Grünen-Politiker von Notz ist sicher, dass es sich "um einen staatlichen oder quasi-staatlichen Akteur" handelt. Dieser Anschlag sei nicht von "Kriminellen oder irgendeiner kleinen Terror-Puzzle-Gruppe, die da mal einen Anschlag zusammengestoffelt hat", verübt worden. Sondern von jemandem, der das ziemlich professionell angegangen sei. Und die Professionalität der Akteure sei auch das große Problem der Ermittelnden. Staatliche Akteure wüssten ja um die Ermittlungsmethoden und -möglichkeiten, meint von Notz. Da müsse man bei den Ergebnissen noch geduldig sein.
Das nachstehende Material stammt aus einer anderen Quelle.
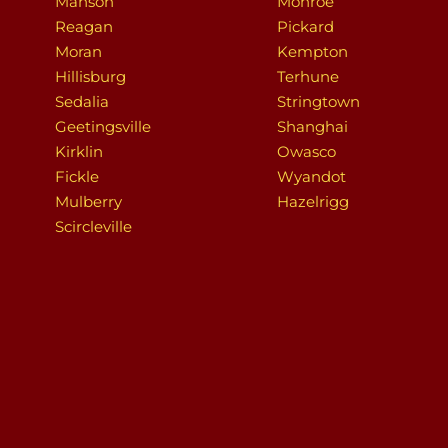
Manson
Monroe
Reagan
Pickard
Moran
Kempton
Hillisburg
Terhune
Sedalia
Stringtown
Geetingsville
Shanghai
Kirklin
Owasco
Fickle
Wyandot
Mulberry
Hazelrigg
Scircleville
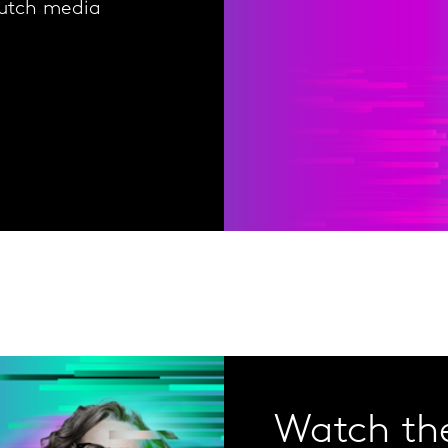
Dutch media
Watch the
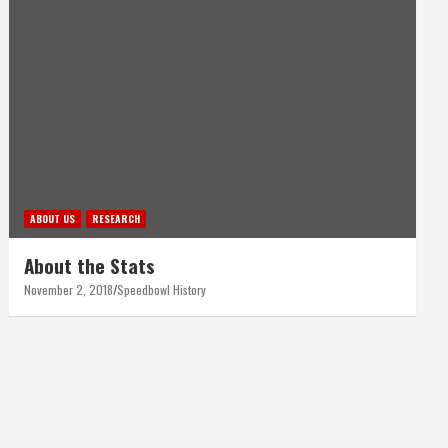
ABOUT US
RESEARCH
About the Stats
November 2, 2018
Speedbowl History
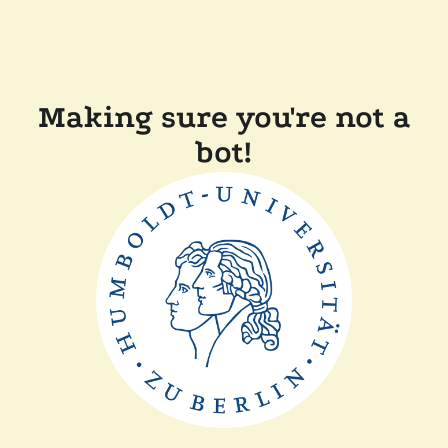
Making sure you're not a
bot!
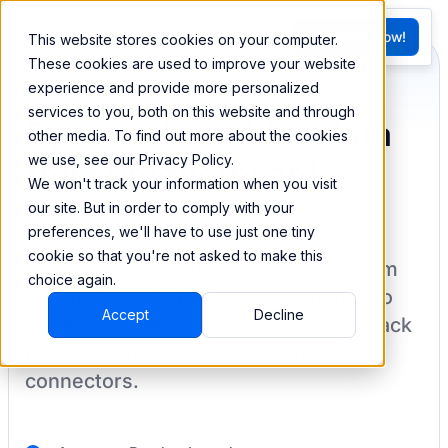
FR
Try BEEM Now!
This website stores cookies on your computer.
G
These cookies are used to improve your website
experience and provide more personalized
services to you, both on this website and through
Sync and combine data
other media. To find out more about the cookies
we use, see our Privacy Policy.
from Productboard
We won't track your information when you visit
our site. But in order to comply with your
preferences, we'll have to use just one tiny
cookie so that you're not asked to make this
BEEM allows you to load your data from
choice again.
Productboard
into a data warehouse to
Accept
Decline
create datasets you can easily sync back
to your destination
with pre-built
connectors.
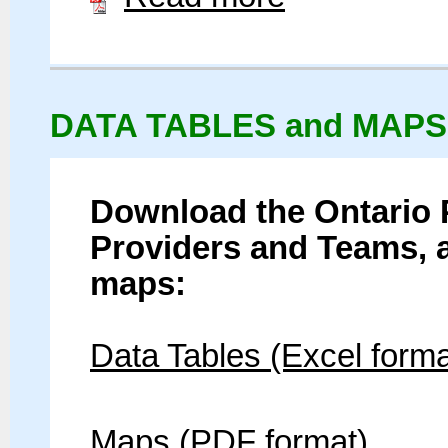
DATA TABLES and MAPS
Download the Ontario 
Providers and Teams, 
maps:
Data Tables (Excel forma
Maps (PDF format)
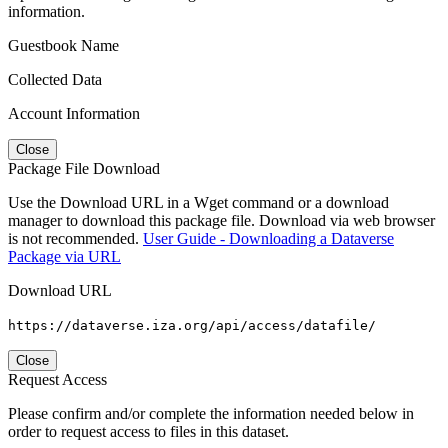
information.
Guestbook Name
Collected Data
Account Information
Close
Package File Download
Use the Download URL in a Wget command or a download
manager to download this package file. Download via web browser
is not recommended.
User Guide - Downloading a Dataverse
Package via URL
Download URL
https://dataverse.iza.org/api/access/datafile/
Close
Request Access
Please confirm and/or complete the information needed below in
order to request access to files in this dataset.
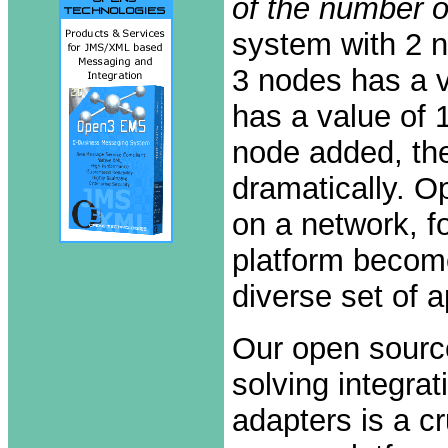
of the number o
system with 2 n
3 nodes has a v
has a value of 
node added, the
dramatically. O
on a network, f
platform become
diverse set of 
Our open sourc
solving integra
adapters is a c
Scholz: Aufklärungsinteresse "sehr groß"
Bundeskanzler Scholz sagt seit einem Jahr immer wieder, das Aufklärungsinteresse sei "sehr groß". Aber stimmt das? Die Nord-Stream-Anschläge sind politisch so brisant - wäre es nicht denkbar, dass die Bundesregierung lieber nicht wissen will, wer dahintersteckt?
Von Notz meint, dass die Ermittlungen seiner Wahrnehmung nach sehr ernsthaft betrieben werden. Es werde "alles Menschenmögliche" dafür getan, um herauszufinden, wer hinter diesen Anschlägen steckt. Deswegen sei er auch optimistisch, dass die Verantwortlichen gefunden und vor einem Gericht zur Rechenschaft gezogen werden - irgendwann. Aber hundertprozentig sagen könne einem das niemand. BND-Chef Bruno Kahl hatte schon im Mai Hoffnungen auf eine schnelle Klärung gedämpft.